┌──

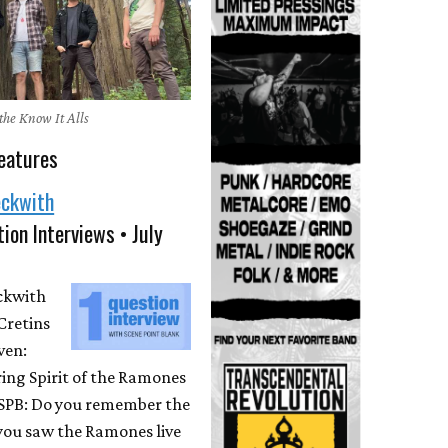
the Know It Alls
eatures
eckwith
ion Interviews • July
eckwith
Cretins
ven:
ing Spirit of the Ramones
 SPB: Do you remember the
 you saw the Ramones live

└──
┌──

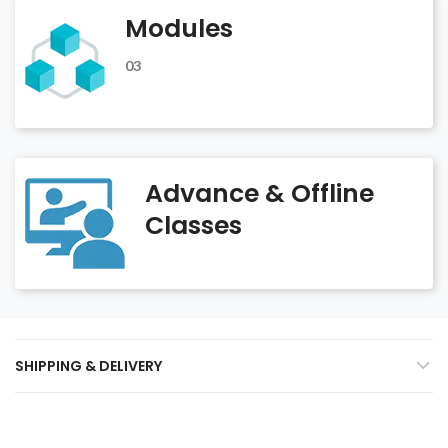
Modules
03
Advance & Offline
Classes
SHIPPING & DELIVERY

└──

» Assignment:
After locating the line with "ion Interviews • July" in the material above, return it and each line after it exactly, ending at the line with "you saw the Ramones live".

» Solution:
ion Interviews • July
eckwith
Cretins
ven:
ing Spirit of the Ramones
 SPB: Do you remember the
 you saw the Ramones live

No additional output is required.